Tais são as questões a que nos dedicaremos na próxima postagem.
Crenças Céticas - II Fundamentos do Ceticismo.
"Existem duas maneiras de ser enganado: uma é acreditar no que não é verdade e
a outra é recusar-se a acreditar naquilo é." Søren Kierkegaard
A. Xavier.
O que é ceticismo? Essa é a primeira pergunta a se fazer. Hoje, é comum encontrar
argumentos céticos em grupos que discutem ou rebatem a possibilidade de
fenômenos anômalos (os eventos psíquicos são apenas um subconjunto desses que
engloba também as ocorrências de objetos voadores não identificados ou,
simplesmente, OVNIS). Segundo esse grupo de pessoas, a Ciência - entendida em
uma concepção particular - não sustenta, aprova ou comprova a existência desses
fenômenos. Em outras palavras, os céticos das anomalias chamam para si a
autoridade da ciência para fundamentar sua opinião.
Mas enquanto esse movimento cético possa parecer hoje em dia algo bem moderno,
isso está longe de ser verdade. Desde quando houveram pessoas que acreditaram
em alguma coisa (a imensa maioria), houveram ao seu lado os que sempre
duvidaram. Como a dúvida é a ausência da crença, para se estabelecer como
verdade a respeito de um determinado fato (não importa qual seja ele), é preciso
fundamentar a dúvida em princípios e são tais esses princípios que pretendemos
dicutir aqui.
Na filosofia estabelecida como disciplina de estudo, conta-se que Pirro de Elis (~
300 a. C) pregava a postura da ataraxia (paz da mente) ou falta de preocupação
com relação ao conhecimento das coisas, pois ele duvidava que pudéssemos em
realidade conhecer qualquer coisa. Pirro pregava assim a acatalepsia ou
impossibilidade de qualquer conhecimento. O ceticismo filosófico origina-se assim
da crença dos Skeptikoi ou escola de filósofos que não afirmavam absolutamente
nada, mas apenas davam sua opinião. A atuação dos céticos foi importante para o
desenvolvimento da filosofia. No hinduísmo, a escola Karvaka (por volta de 500 a.
C) pregava a linha de pensamento materialista ou de oposição à qualquer tipo de
crença. Vê-se assim que a argumentação cética que se contrapõe à crença de
qualquer tipo ou à possibilidade de conhecimento não é coisa moderna.
Nas ciências - entendida como atividade dos cientistas tendo suas próprias regras e
proposições de raciocínio - o cetismo é comumente acreditado como tendo um
papel importante. É comum - embora errado - dizer que os cientistas são céticos.

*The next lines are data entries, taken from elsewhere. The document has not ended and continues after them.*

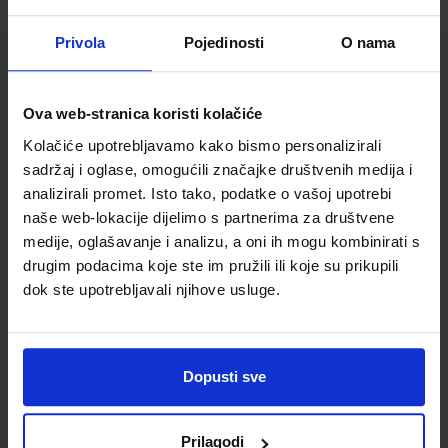
Udžbenik
Omot
Privola
Pojedinosti
O nama
GEA 1; nastavni listići za samovrednovanje i razumijevanje
geografskih vještina
Ova web-stranica koristi kolačiće
Autor(i):
Goran Dragičević
Nakladnik:
ŠKOLSKA KNJIGA d.d.
Registarski broj ministarstva:
Kolačiće upotrebljavamo kako bismo personalizirali
sadržaj i oglase, omogućili značajke društvenih medija i
SKU:
CIJENA:
556521
12,00 €
analizirali promet. Isto tako, podatke o vašoj upotrebi
ŠIFRA OMOTA:
naše web-lokacije dijelimo s partnerima za društvene
medije, oglašavanje i analizu, a oni ih mogu kombinirati s
Udžbenik
drugim podacima koje ste im pružili ili koje su prikupili
dok ste upotrebljavali njihove usluge.
VREMEPLOV 5; udžbenik povijesti za peti razred osnovne
škole
Autor(i):
Budak Hajdarović Kujundžić Labor
Dopusti sve
Nakladnik:
PROFIL KLETT d.o.o.
Registarski broj ministarstva:
6467
SKU:
CIJENA:
556467
12,33 €
Prilagodi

A postura cética, dependendo do momento e da maneira como é feita, pode tanto
ajudar como prejudicar o desenvolvimento científico. Há vários exemplos na
História da Ciência sobre isso.
Ao se estabelecerem como verdades provisórias, as teorias científicas precisam
erger sistemas de proteção que impeçam a modificação não desejada desses
princípios. Justamente por não ser necessário 'comprovar' sempre determinadas
verdades é que se organizam as ciências na forma de um corpo de princípios ou
'doutrina'. Essa doutrina científica - que é, em essência a teoria, não pode ser
modificada ao longo do processo de investigação na medida em que mais fatos a
corrorborarem. Existe assim uma orientação (ou heurística) que impede que as
ciências sejam modificadas. Muitas vezes, essa heurística orientadora de proteção
dos princípios de conhecimento é confundida com o ceticismo. Ela é, na verdade,
uma postura de proteção, pois sua tarefa é proteger o conhecimento, sem fechá-lo a
novas investigações.
Para que seja genuíno em sua aplicação, essa postura tem que se expressar na
forma de uma linguagem ou teoria científica. Qualquer coisa fora disso pode ser
denominado de ceticismo ordinário e não guarda qualquer relação com a Ciência.
Assim, podemos definir o cético de forma geral (de acordo com o Webster's Revised
Unabridged Dictionary) como alguém que:
"Não está decidido quanto ao que é verdadeiro, alguém que está buscando o que é a
verdade, um pesquisador de fatos e raciocínios."
Aqui, no ceticismo ordinário, como postura de direito inalienável de cada um diante
de fatos do mundo, existem uma infinidade de posicionamentos. Para cada
posicionamento, uma virtude ou defeito gerará esse ou aquela consequência para a
pessoa. Como o referêncial de verdade é, muitas vezes, a própria individualidade
(embora muitos céticos digam que é a Ciência), há que se julgar a postura cética de
acordo com as consequências que ela gera.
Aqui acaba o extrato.